Industry will get its first look at the draft solicitation for a long-term, $1 billion-plus contract for legacy nuclear cleanup at the Los Alamos National Laboratory from June 7-9, when the Department of Energy plans to host potential bidders for a tour of the 70 year-old nuclear-weapons research and development, along with one-on-one talks with DOE officials.
The tour of the New Mexico site is set for June 7, with a pre-solicitation conference to follow June 8 in nearby Pojoaque, N.M. During the conference, “DOE will provide a detailed overview of the Draft Request for Proposal,” reads a procurement note posted online May 10 by the agency’s waste-cleanup procurement hub, the Environmental Management Consolidated Business Center.
One-on-one sessions between prospective bidders and DOE officials will follow on June 9, the procurement note says. Those interested in attending must email DOE by May 31, the agency wrote in the note.
Waste cleanup at LANL, which among other things involves managing the high-profile transuranic waste pile at the 63-acre Area G, is currently handled by lab prime Los Alamos National Security (LANS) under a two-year, sole-source bridge contract worth about $310 million. The deal expires Sept. 30, 2017.

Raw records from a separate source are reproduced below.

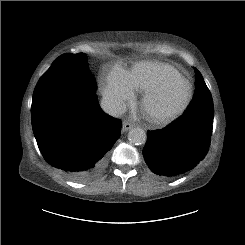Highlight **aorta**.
Masks as SVG:
<instances>
[{
	"mask_svg": "<svg viewBox=\"0 0 245 245\" xmlns=\"http://www.w3.org/2000/svg\"><path fill=\"white\" fill-rule=\"evenodd\" d=\"M128 138L131 143L135 145H142L145 144L147 135L141 128H132L128 133Z\"/></svg>",
	"mask_w": 245,
	"mask_h": 245,
	"instance_id": "obj_1",
	"label": "aorta"
}]
</instances>
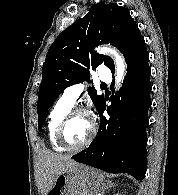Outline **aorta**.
I'll return each instance as SVG.
<instances>
[{
	"label": "aorta",
	"mask_w": 178,
	"mask_h": 195,
	"mask_svg": "<svg viewBox=\"0 0 178 195\" xmlns=\"http://www.w3.org/2000/svg\"><path fill=\"white\" fill-rule=\"evenodd\" d=\"M97 51L101 54H108L114 58L116 65V77L115 82L116 86L119 87L123 83L126 71V64L124 58L113 48L102 46L97 49Z\"/></svg>",
	"instance_id": "obj_1"
}]
</instances>
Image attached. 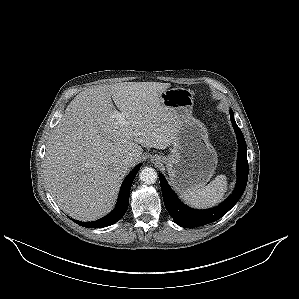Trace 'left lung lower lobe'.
<instances>
[{
	"mask_svg": "<svg viewBox=\"0 0 299 299\" xmlns=\"http://www.w3.org/2000/svg\"><path fill=\"white\" fill-rule=\"evenodd\" d=\"M230 119L236 133L238 141L237 157V185L232 193L224 202L215 208L207 210H195L183 203L177 198L162 174H159L161 190L165 207L174 221L184 228H195L214 222L225 215L242 196L248 179V161L247 148L244 136L237 126L233 112L230 111Z\"/></svg>",
	"mask_w": 299,
	"mask_h": 299,
	"instance_id": "left-lung-lower-lobe-1",
	"label": "left lung lower lobe"
}]
</instances>
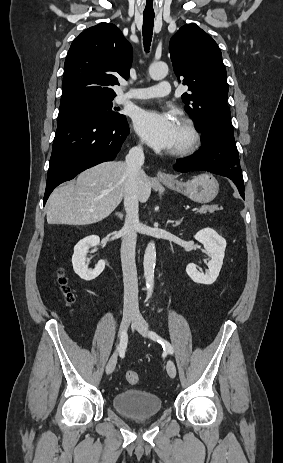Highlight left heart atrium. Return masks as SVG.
I'll return each mask as SVG.
<instances>
[{"instance_id":"1","label":"left heart atrium","mask_w":283,"mask_h":463,"mask_svg":"<svg viewBox=\"0 0 283 463\" xmlns=\"http://www.w3.org/2000/svg\"><path fill=\"white\" fill-rule=\"evenodd\" d=\"M134 126L137 133L152 148H173L177 123L170 115L155 110H140L135 116Z\"/></svg>"}]
</instances>
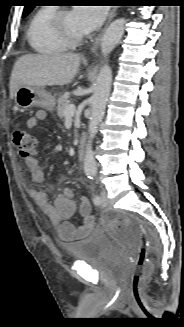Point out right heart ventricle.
Wrapping results in <instances>:
<instances>
[{"mask_svg":"<svg viewBox=\"0 0 184 327\" xmlns=\"http://www.w3.org/2000/svg\"><path fill=\"white\" fill-rule=\"evenodd\" d=\"M56 11L54 7H42L34 13L29 22L27 39L38 53L55 55L70 48L52 28L51 20Z\"/></svg>","mask_w":184,"mask_h":327,"instance_id":"right-heart-ventricle-1","label":"right heart ventricle"}]
</instances>
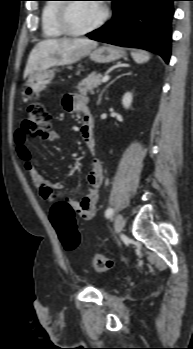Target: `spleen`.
<instances>
[{
  "mask_svg": "<svg viewBox=\"0 0 193 349\" xmlns=\"http://www.w3.org/2000/svg\"><path fill=\"white\" fill-rule=\"evenodd\" d=\"M132 56L138 64L145 63L150 59L149 53H147L145 51L133 52Z\"/></svg>",
  "mask_w": 193,
  "mask_h": 349,
  "instance_id": "1",
  "label": "spleen"
}]
</instances>
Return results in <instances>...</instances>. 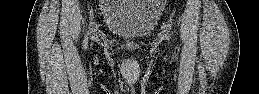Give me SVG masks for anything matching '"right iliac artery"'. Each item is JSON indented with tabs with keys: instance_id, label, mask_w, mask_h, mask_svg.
Listing matches in <instances>:
<instances>
[{
	"instance_id": "1",
	"label": "right iliac artery",
	"mask_w": 259,
	"mask_h": 94,
	"mask_svg": "<svg viewBox=\"0 0 259 94\" xmlns=\"http://www.w3.org/2000/svg\"><path fill=\"white\" fill-rule=\"evenodd\" d=\"M84 41H85V45H84V47H85V48H87V41H88L87 37L85 38V40H84Z\"/></svg>"
}]
</instances>
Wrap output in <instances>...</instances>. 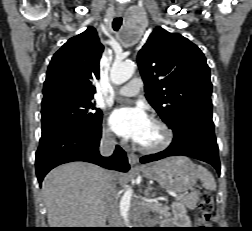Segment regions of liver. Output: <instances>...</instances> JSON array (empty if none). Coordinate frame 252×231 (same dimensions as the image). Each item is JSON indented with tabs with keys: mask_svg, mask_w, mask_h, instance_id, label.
<instances>
[{
	"mask_svg": "<svg viewBox=\"0 0 252 231\" xmlns=\"http://www.w3.org/2000/svg\"><path fill=\"white\" fill-rule=\"evenodd\" d=\"M118 177L84 162H71L53 169L42 183L50 228H103L106 187Z\"/></svg>",
	"mask_w": 252,
	"mask_h": 231,
	"instance_id": "1",
	"label": "liver"
}]
</instances>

That work, once bundled in with LANS’ lab management and operations contract with the National Nuclear Security Administration, is going back out to open competition now even as the agency puts the prime contract up for bid as well. The consortium — led by Bechtel and the University of California — has held the M&O contract since 2006; it will expire in 2018, several years short of the potential end date set a decade ago.
DOE shifted responsibility for the Los Alamos cleanup from NNSA to the department’s Office of Environmental Management after a 2014 radiation release at the underground Waste Isolation Pilot Plant near Carlsbad, N.M., was traced to an improperly sealed waste container that originated at LANL Area G.
EM has yet to finalize the terms of the permanent LANL cleanup contract, but the office was considering a five-year deal when it announced late last year its would re-compete the work.